Overemphasizing the shift in the energy markets since 2005 is hard. Had you predicted the shift that was to come, you would have been widely deemed a lunatic. But let me take you back there for a moment and remind you of where we stood, and what played out over the next decade.

U.S. oil production had seemingly peaked in 1970 at 9.6 million barrels per day (BPD), and by 2005 had declined for 35 years. Production in 2005 stood at 5.2 million BPD, and crude oil imports had reached 10.1 million BPD — just under 50% of total U.S. petroleum consumption. The U.S. economy was in a precarious situation, highly dependent on oil imports from countries like Venezuela and Saudi Arabia; countries whose interests weren’t always aligned with our own.

Concerns about oil supplies weren’t limited to the U.S. In 2005 energy investment banker Matt Simmons published Twilight in the Desert: The Coming Saudi Oil Shock and the World Economy. Simmons helped set off a fierce debate about whether Saudi Arabia — and the world as a whole — had reached a global peak in oil production. This thesis gained traction over the next three years, as oil prices surged past $100/bbl and helped push the world into recession. The U.S. desperately needed a miracle to reverse decades of growing energy dependence. Actually one was in the works, unbeknownst to most Americans.

The situation in natural gas was much the same. U.S. gas production had peaked in 1973 at 21.7 trillion cubic feet (Tcf). By 1986 production had fallen to 16 Tcf, but in 2005 had recovered a bit to 18.1 Tcf. Not only did he sound the alarm on oil, but Matt Simmons had also predicted in 2003 that with “certainty,” by 2005 the US would embark on a long-term natural gas crisis for which the only solution was “to pray.”
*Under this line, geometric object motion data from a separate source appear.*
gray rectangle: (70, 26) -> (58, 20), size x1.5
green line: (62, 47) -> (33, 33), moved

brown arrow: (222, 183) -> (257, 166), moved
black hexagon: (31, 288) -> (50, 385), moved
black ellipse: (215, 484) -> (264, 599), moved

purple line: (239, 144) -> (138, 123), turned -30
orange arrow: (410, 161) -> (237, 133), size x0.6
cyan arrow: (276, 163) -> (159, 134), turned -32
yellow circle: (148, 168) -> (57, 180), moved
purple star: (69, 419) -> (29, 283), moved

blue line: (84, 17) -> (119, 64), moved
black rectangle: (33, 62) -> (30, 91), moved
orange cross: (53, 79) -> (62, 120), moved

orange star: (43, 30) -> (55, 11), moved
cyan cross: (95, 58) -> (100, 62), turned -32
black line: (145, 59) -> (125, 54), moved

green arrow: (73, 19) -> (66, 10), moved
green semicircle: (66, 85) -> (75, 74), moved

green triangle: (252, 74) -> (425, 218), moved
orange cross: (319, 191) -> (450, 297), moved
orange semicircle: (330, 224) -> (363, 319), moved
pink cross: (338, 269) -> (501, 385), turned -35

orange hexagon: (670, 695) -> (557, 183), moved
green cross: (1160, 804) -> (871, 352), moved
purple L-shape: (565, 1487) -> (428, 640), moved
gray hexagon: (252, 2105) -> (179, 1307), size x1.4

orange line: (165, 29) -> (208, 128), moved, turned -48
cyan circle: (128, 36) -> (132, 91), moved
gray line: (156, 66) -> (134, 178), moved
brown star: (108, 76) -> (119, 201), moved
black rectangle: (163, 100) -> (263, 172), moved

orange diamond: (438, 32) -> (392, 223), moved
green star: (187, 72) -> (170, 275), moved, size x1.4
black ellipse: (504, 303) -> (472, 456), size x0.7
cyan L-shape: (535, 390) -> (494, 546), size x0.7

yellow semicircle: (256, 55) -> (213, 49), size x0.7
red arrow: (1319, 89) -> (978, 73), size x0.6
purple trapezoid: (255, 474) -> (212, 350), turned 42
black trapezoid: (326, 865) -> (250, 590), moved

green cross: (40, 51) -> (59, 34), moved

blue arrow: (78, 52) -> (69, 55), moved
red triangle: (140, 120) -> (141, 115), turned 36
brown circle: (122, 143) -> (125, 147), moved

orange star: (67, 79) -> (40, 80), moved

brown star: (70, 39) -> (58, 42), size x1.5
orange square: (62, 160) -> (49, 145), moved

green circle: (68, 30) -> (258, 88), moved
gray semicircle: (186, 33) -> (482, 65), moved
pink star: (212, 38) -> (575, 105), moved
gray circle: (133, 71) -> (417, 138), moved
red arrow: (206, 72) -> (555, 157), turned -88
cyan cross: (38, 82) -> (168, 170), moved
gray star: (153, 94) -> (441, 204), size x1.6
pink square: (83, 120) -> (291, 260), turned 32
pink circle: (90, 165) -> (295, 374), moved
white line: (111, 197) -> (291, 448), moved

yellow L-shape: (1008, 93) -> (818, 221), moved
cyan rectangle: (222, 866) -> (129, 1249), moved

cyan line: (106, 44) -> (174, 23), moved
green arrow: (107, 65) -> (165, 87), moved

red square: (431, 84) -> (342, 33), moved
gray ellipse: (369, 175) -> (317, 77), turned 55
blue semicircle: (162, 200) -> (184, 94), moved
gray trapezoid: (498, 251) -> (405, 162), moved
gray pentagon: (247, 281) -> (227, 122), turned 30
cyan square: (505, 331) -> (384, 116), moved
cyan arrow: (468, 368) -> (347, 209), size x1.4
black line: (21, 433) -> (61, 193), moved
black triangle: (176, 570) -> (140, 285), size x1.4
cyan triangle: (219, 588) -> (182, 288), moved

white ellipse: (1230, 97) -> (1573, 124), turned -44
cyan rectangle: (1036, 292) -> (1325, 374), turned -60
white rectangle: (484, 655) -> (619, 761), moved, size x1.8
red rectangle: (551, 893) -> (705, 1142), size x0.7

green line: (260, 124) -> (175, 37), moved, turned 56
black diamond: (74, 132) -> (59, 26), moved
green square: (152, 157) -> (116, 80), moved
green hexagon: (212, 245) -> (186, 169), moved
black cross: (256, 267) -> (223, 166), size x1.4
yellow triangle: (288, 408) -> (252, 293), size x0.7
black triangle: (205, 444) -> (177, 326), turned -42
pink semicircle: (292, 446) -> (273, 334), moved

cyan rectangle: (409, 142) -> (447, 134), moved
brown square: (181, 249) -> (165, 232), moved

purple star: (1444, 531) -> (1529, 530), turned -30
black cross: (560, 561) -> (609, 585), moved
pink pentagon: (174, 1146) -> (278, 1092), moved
Simmons wasn’t the only one to think that a natural gas crisis was imminent. In fact, it was widely believed that this would be the case, and companies began to plan and build liquefied natural gas (LNG) import facilities to cope with the expected shortfall. Natural gas prices began to spike ever higher during 2005, and the Henry Hub Gulf Coast Natural Gas Spot Price crossed $15 per million British thermal units (MMBtu) by year-end.

Insiders like Matt Simmons and T. Boone Pickens initially appeared to be correct in forecasting an energy crisis for the U.S. But these insiders were seemingly unaware that oil and gas producers were refining a technique that would turn the world energy markets upside down.

Hydraulic fracturing, or “fracking” had been around since the late 1940s and had been used extensively to promote higher production rates from conventional oil and gas wells. Fracking involves pumping water, chemicals and a proppant (like sand) down an oil or gas well under high pressure to break open channels (fractures) in the reservoir rock trapping the deposit. Oil and gas do not travel easily through certain reservoir types, which is why they need to be fractured. The proppant is designed to hold those channels open, allowing the oil or natural gas to flow to the well bore.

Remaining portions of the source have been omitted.